Kavanagh v. Phelps

36 Conn. 111 | Conn. | 1869

Butler, J.

It seems very clear that error cannot be found by us in this case.

The action is replevin under the statute of 1863 for goods unlawfully detained. The plea is a general denial. By the provision of section 344, (Gen. Statutes, pago 79,) the plaintiff under that plea, unless there was a disclaimer of all right to the property b3 the defendant, was bound to prove his title to the property or a right of possession. The defendant did not so disclaim or deny the detention, but on the contrary admitted it, and claimed and offered evidence to prove a title in Phelps, derived from Hart & Townsend. The only question then involved in the issue made upon the record was a question either of title or of right of possession in the plaintiff. *115That question it appears by necessary implication the court decided when it found the issue for the defendants, for it does not appear expressly or by necessary implication that any other question was made or that the court decided any other. That question was one of fact—the pivotal fact of the case; and it is not within our province or our practice to review the decision of it by the court below. We will briefly examine the errors assigned in their order in the light of these principles.

The first error assigned by the plaintiff is that the court should have holden tlie instrument set forth in the finding a lease. To this there are two conclusive answers. The first is that it does not appear that the plaintiff made that claim or raised that question in the court below, and therefore it can not be assigned for error here ; and second, it does not appear expressly or by necessary implication that the court did not consider it a lease. There was evidence tending strongly to show that the transaction between Kavanagh & Decker and Hart & Townsend was an absolute sale, derived from the extraordinary character of the instrument, the books of the plaintiffs, and the admissions of Kavanagh, and the court may have held the instrument a lease in legal effect, but to have been executed for' the incidental purpose of protecting the property from the creditors of the vendees, and decided the case upon the ground that the sale was absolute.
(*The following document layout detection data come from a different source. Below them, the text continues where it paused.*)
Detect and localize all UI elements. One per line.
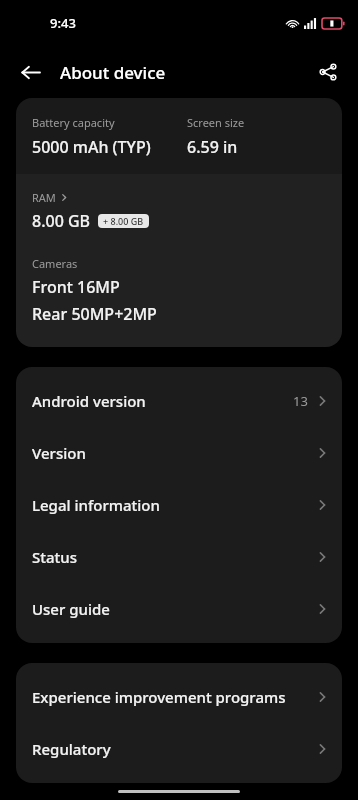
staticText: Rear 50MP+2MP [32,303,157,325]
button[interactable]: Status [16,531,342,583]
button[interactable]: Version [16,427,342,479]
button[interactable]: Back [10,52,50,92]
staticText: Cameras [32,256,78,271]
staticText: Android version [32,391,293,411]
staticText: 9:43 [50,14,76,32]
button[interactable]: Legal information [16,479,342,531]
staticText: Version [32,443,314,463]
staticText: Screen size [187,115,245,130]
staticText: Experience improvement programs [32,687,314,707]
staticText: RAM [32,190,56,205]
staticText: 8.00 GB [32,210,91,232]
staticText: About device [60,61,166,84]
button[interactable]: User guide [16,583,342,635]
button[interactable]: RAM [32,190,70,205]
button[interactable]: Regulatory [16,723,342,775]
staticText: 13 [293,392,308,410]
button[interactable]: Android version [16,375,342,427]
staticText: Front 16MP [32,276,120,298]
staticText: User guide [32,599,314,619]
button[interactable]: Experience improvement programs [16,671,342,723]
staticText: Battery capacity [32,115,115,130]
staticText: Status [32,547,314,567]
staticText: 5000 mAh (TYP) [32,136,151,158]
staticText: 6.59 in [187,136,238,158]
button[interactable]: Share [308,52,348,92]
staticText: + 8.00 GB [103,215,144,227]
staticText: Legal information [32,495,314,515]
staticText: Regulatory [32,739,314,759]
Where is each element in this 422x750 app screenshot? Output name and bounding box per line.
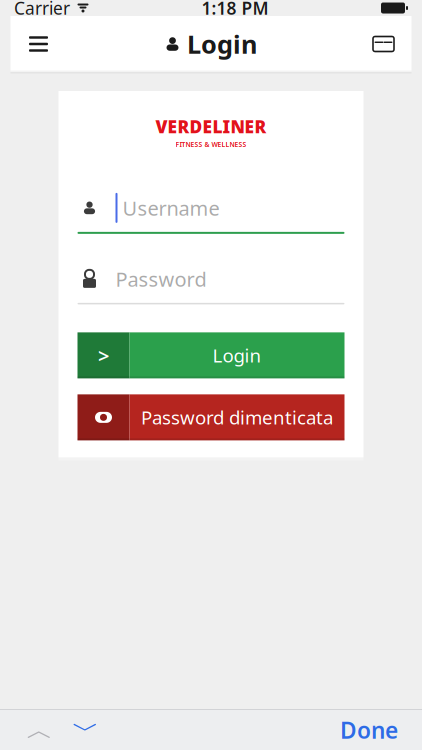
button[interactable]: Done bbox=[328, 710, 410, 750]
staticText: Carrier bbox=[14, 0, 70, 20]
button[interactable]: Messages bbox=[356, 16, 412, 72]
staticText: Password bbox=[116, 266, 206, 292]
staticText: FITNESS & WELLNESS bbox=[176, 140, 246, 149]
staticText: Done bbox=[340, 715, 398, 745]
button[interactable]: Login bbox=[78, 332, 344, 378]
button[interactable]: Password dimenticata bbox=[78, 394, 344, 440]
button[interactable]: Previous field bbox=[20, 710, 60, 750]
button[interactable]: Next field bbox=[66, 710, 106, 750]
staticText: Username bbox=[122, 195, 220, 221]
button[interactable]: Menu bbox=[10, 16, 66, 72]
staticText: VERDELINER bbox=[156, 115, 266, 138]
staticText: Login bbox=[212, 343, 262, 368]
staticText: ﹀ bbox=[72, 714, 100, 746]
staticText: ︿ bbox=[26, 714, 54, 746]
staticText: 1:18 PM bbox=[202, 0, 268, 20]
staticText: Password dimenticata bbox=[141, 405, 333, 430]
staticText: Login bbox=[187, 27, 257, 61]
staticText: > bbox=[98, 342, 109, 369]
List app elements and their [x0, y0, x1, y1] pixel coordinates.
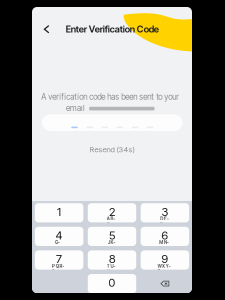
staticText: DEF: [160, 216, 170, 222]
button[interactable]: 8: [88, 250, 136, 270]
staticText: 6: [161, 228, 168, 242]
staticText: 8: [109, 252, 115, 266]
button[interactable]: 6: [141, 227, 189, 246]
staticText: 1: [57, 205, 61, 219]
staticText: TUV: [107, 263, 117, 269]
button[interactable]: 7: [35, 250, 83, 270]
staticText: 4: [56, 228, 63, 242]
staticText: 5: [109, 228, 115, 242]
staticText: 3: [161, 205, 168, 219]
staticText: 2: [109, 205, 115, 219]
button[interactable]: Back: [37, 19, 57, 39]
staticText: ABC: [107, 216, 117, 222]
button[interactable]: Resend (34s): [32, 144, 192, 154]
staticText: PQRS: [52, 263, 66, 269]
button[interactable]: 3: [141, 203, 189, 222]
staticText: email: [66, 103, 85, 113]
staticText: Resend (34s): [90, 145, 134, 154]
button[interactable]: 1: [35, 203, 83, 222]
staticText: MNO: [159, 240, 170, 245]
button[interactable]: 5: [88, 227, 136, 246]
staticText: A verification code has been sent to you…: [41, 92, 179, 102]
staticText: 9: [161, 252, 168, 266]
staticText: JKL: [108, 240, 116, 245]
staticText: 0: [108, 276, 116, 290]
button[interactable]: 9: [141, 250, 189, 270]
staticText: GHI: [55, 240, 63, 245]
button[interactable]: Delete: [141, 274, 189, 293]
staticText: 7: [56, 252, 62, 266]
staticText: Enter Verification Code: [66, 24, 159, 35]
button[interactable]: 4: [35, 227, 83, 246]
button[interactable]: 0: [88, 274, 136, 293]
button[interactable]: 2: [88, 203, 136, 222]
staticText: WXYZ: [157, 263, 172, 269]
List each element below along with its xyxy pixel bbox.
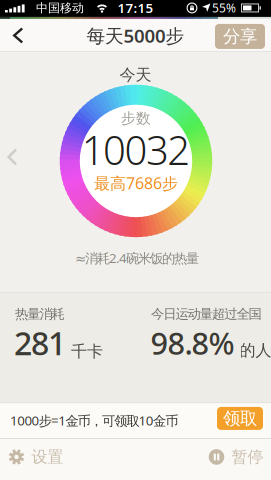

The second error assigned is that the court should have held a demand before bringing the suit unnecessary. Here again the same answers apply. The question of demand was not necessarily within the issue presented by the record, and it "cannot be presumed that it was raised, or if raised that it was decided adversely to the plaintiff, or at all. The court have found the fact that no demand was made, but it does not appear from that finding that any legal question in relation to it was made by either party or decided on the trial.

And as to the third error assigned, there is nothing whatever in the finding to show that the defendant claimed the admissions of Kavanagh to be an estoppel or that the court so held.

*116For these reasons we must advise that • there is no error in the record. And we will add, that, as the case presented no question of law which appeared expressly or by necessary implication to have been raised and decided, it would not have been heard if objected to before the argument commenced, or if its real character had been fully apprehended.

In this opinion the other judges concurred.